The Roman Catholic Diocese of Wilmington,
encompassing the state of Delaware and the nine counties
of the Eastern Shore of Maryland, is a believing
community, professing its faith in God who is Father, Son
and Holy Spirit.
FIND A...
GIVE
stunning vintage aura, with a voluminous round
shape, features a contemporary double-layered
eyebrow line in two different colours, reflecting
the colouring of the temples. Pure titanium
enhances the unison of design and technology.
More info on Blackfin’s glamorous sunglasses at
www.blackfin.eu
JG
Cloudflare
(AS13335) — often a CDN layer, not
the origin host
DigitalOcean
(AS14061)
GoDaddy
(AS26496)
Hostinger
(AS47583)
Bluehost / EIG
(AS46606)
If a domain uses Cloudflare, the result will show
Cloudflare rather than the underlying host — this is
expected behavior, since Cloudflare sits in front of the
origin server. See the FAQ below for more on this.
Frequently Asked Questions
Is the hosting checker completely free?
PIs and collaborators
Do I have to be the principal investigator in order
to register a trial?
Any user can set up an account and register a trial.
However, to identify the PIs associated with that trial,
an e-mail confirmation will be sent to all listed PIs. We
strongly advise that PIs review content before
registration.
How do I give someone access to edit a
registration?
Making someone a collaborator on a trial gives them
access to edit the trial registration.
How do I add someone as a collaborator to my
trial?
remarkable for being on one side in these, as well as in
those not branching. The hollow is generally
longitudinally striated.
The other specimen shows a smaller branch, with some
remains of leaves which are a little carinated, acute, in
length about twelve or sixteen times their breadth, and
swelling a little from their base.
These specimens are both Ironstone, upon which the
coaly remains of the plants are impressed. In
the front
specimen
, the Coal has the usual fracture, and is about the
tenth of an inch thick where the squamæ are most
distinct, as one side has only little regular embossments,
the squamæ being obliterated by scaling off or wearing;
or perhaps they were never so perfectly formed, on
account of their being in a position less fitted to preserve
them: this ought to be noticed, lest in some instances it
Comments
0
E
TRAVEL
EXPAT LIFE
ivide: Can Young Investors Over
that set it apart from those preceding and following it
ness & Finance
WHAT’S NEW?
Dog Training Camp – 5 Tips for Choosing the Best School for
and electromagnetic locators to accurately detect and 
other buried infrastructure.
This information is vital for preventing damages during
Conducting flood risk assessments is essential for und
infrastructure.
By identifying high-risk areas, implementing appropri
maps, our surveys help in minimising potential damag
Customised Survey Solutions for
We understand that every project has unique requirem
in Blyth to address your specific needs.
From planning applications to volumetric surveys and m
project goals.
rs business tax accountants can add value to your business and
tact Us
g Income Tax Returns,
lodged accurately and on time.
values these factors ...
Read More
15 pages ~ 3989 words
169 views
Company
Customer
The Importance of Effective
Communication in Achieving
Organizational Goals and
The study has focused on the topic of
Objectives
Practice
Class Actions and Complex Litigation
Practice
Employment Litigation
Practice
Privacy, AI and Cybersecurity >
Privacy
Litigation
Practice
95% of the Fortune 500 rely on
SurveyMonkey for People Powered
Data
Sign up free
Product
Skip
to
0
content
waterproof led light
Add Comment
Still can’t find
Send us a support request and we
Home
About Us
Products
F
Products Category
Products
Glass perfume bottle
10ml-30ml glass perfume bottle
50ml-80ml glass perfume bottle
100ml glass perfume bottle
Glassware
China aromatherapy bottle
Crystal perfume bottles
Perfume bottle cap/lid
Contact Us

== What you are asked to do ==
Beginning with the first line above, could you copy every line exactly, up to and including the one with "However, to identify"?

== Answer to the problem ==
The Roman Catholic Diocese of Wilmington,
encompassing the state of Delaware and the nine counties
of the Eastern Shore of Maryland, is a believing
community, professing its faith in God who is Father, Son
and Holy Spirit.
FIND A...
GIVE
stunning vintage aura, with a voluminous round
shape, features a contemporary double-layered
eyebrow line in two different colours, reflecting
the colouring of the temples. Pure titanium
enhances the unison of design and technology.
More info on Blackfin’s glamorous sunglasses at
www.blackfin.eu
JG
Cloudflare
(AS13335) — often a CDN layer, not
the origin host
DigitalOcean
(AS14061)
GoDaddy
(AS26496)
Hostinger
(AS47583)
Bluehost / EIG
(AS46606)
If a domain uses Cloudflare, the result will show
Cloudflare rather than the underlying host — this is
expected behavior, since Cloudflare sits in front of the
origin server. See the FAQ below for more on this.
Frequently Asked Questions
Is the hosting checker completely free?
PIs and collaborators
Do I have to be the principal investigator in order
to register a trial?
Any user can set up an account and register a trial.
However, to identify the PIs associated with that trial,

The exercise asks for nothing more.